The further broadcast divided into three ‘panels of expertise not opinions’, addressing; policing & justice, intervention and morality, although three main contentions quickly led the discussions; racial and fiscal motivations, youth involvement and state culpability. Audience participation was confined to a hand in the air policy, making pertinent quid pro quo a logistical challenge.
Stating from the outset the ‘riots were caused by state racism’, Maxie Hayles, Chairman of Birmingham Racial Attacks Monitoring Unit, achieved loud acclaim commenting ‘people were responding to the police’s fatal shooting of Mark Duggan’, one of only a few times the Tottenham man’s name was mentioned. General consensus agreed that whilst ‘institutionalised racism was a systemic factor’, the looting was overwhelmingly spurned by greed. In what Dr Giles Fraser coined ‘because I’m worth it riots’.
However racial inequality did lead West Mercia Police Chief Constable Chris Sims to declare in defence ‘out of the 400 people arrested, only 50% were black’. A statistic still significantly disproportionate to Birmingham’s demographic.
Tackling the role of vulnerable families, Council Leader Mike Whitby claimed the ‘perceived involvement’ of the city’s young people had been over hyped. Several people, including the police, offered supporting statistics, with Dan Diamond, Manchester Probation’s Multi Agency Coordinator for Gun and Gang Offending, stating the ‘average age of main rioters was 29’.

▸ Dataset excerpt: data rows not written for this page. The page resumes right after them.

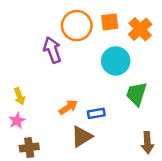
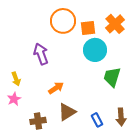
orange square: (110, 22) -> (88, 28), moved
purple arrow: (52, 50) -> (41, 54), moved
blue rectangle: (96, 113) -> (97, 120), moved, turned 72
brown cross: (29, 147) -> (38, 121), moved

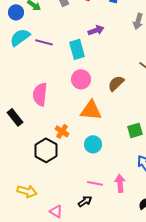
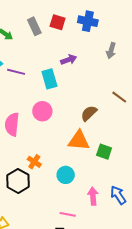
pink circle: (81, 79) -> (42, 111), moved
orange triangle: (91, 110) -> (79, 141), moved
green square: (135, 130) -> (104, 152), moved, turned 35
pink arrow: (120, 183) -> (93, 196), moved

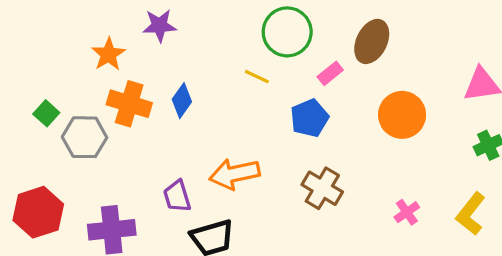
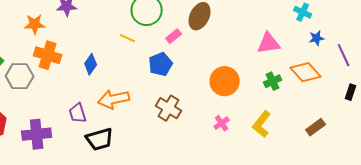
orange star: (108, 54) -> (35, 24), turned 30
blue diamond: (182, 101) -> (91, 64), moved
orange circle: (402, 115) -> (225, 81), moved

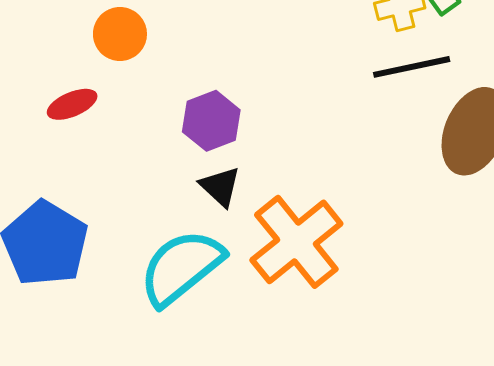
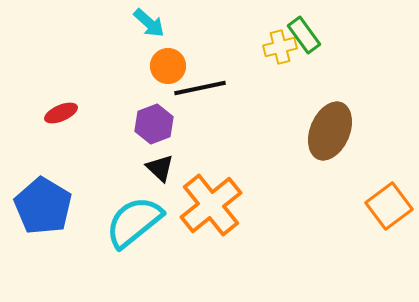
orange circle: (120, 34) -> (168, 66), moved
black line: (412, 67) -> (200, 88), moved

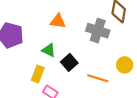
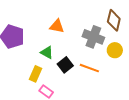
yellow circle: (125, 65) -> (115, 50), moved
orange line: (98, 78) -> (89, 68), moved

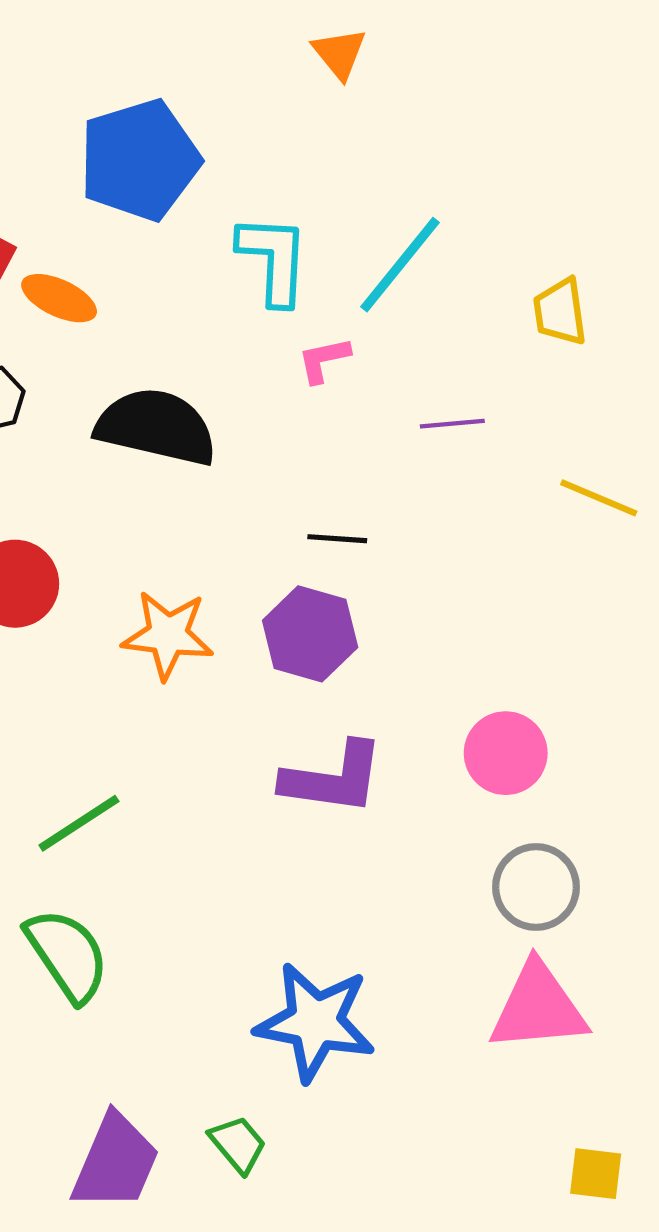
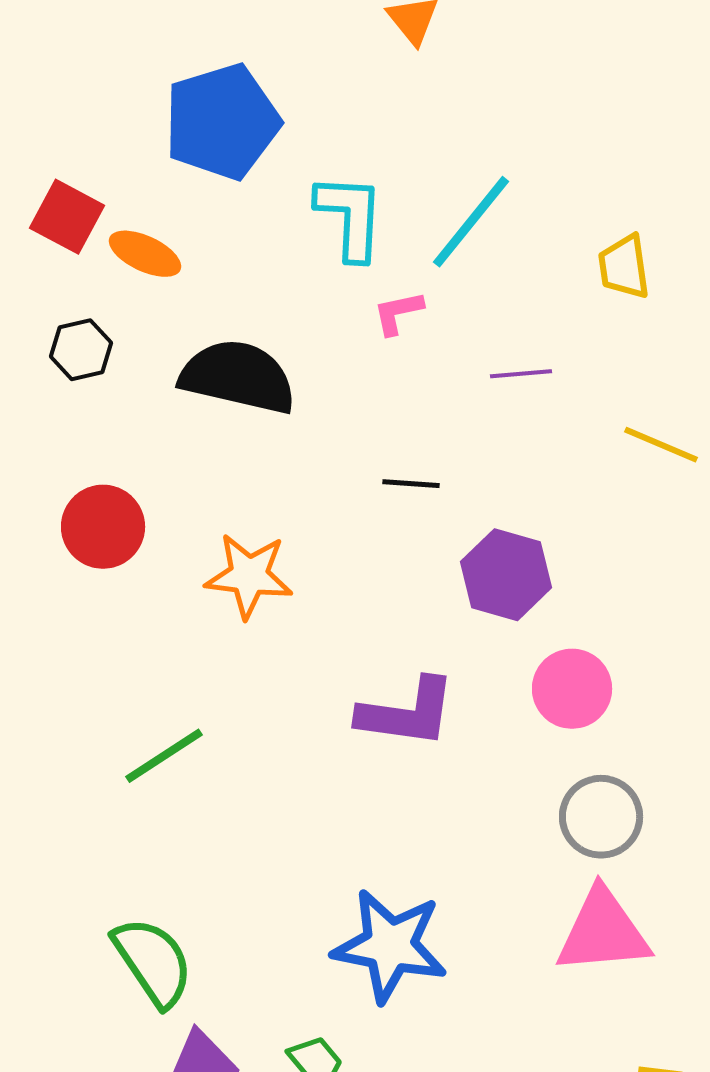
purple hexagon: (310, 634) -> (506, 575), moved
green semicircle: (67, 955) -> (153, 962), moved

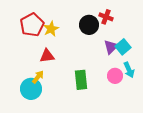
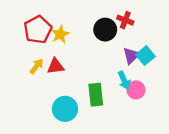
cyan arrow: (129, 70) -> (124, 80), moved
yellow arrow: (38, 77) -> (37, 66), moved
cyan circle: (31, 89) -> (65, 109), moved

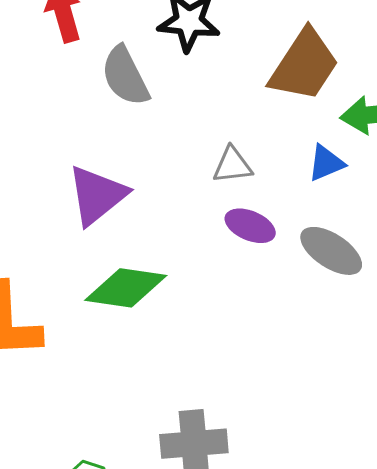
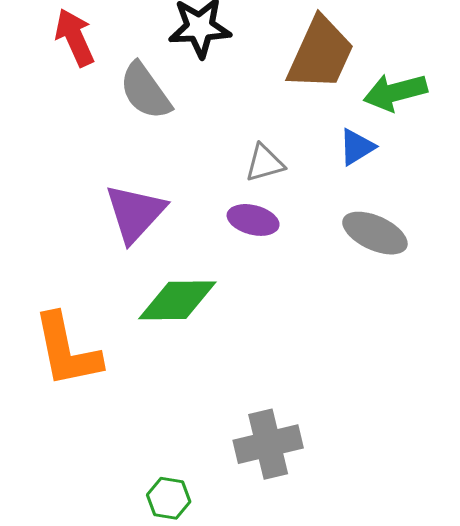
purple ellipse: (250, 226) -> (253, 220), moved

However Whitby’s comments were heeded with a passionate warning from ex-gang member turned community youth worker, Sheldon Thomas, who maintained ‘not enough is being done to directly tackle the issues of gang culture’. A sentiment reflected by Victim Support Chief Executive, Javed Khan, who surmised ‘if we don’t understand the causes we will sleepwalk into the next riot.’
And despite an ‘old fashioned style’ where ‘rules can be respected’ championed by Perry Beeches Headteacher Ian Knowles, and a deservedly lauded programme of interaction by West Midlands Fire Service following the 1985 Handsworth riots, little constructive action on ‘engaging with young people’ was vocalised.

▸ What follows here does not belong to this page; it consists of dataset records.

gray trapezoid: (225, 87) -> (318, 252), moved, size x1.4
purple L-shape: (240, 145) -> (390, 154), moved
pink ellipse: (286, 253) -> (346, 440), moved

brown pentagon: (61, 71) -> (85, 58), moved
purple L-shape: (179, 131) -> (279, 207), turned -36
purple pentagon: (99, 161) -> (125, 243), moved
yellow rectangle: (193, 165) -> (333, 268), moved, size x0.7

When the role of wider society came under scrutiny, bankers and politicians became the most prominent targets. And whilst fierce debate ensued after Director of Global Vision, Ruth Lea, claimed ‘a successful city comes with a social price’ and big business tax avoidance was ‘reckless but it wasn’t a crime’, the question of personal morality, or responsibility, eventually became moot. All fingers pointing exclusively outwards.
Although it was Sheldon Thomas who again proffered the most sensible soundbyte, explaining ‘you can’t spend £4bn on a war and come back to tell people they have nothing. There’s a massive gap between the haves and have nots.’ And whilst the show’s presenter, James Naughtie, successfully kept ‘away from the territory of political speech’,perhaps at this point MPs should have been granted a right to reply.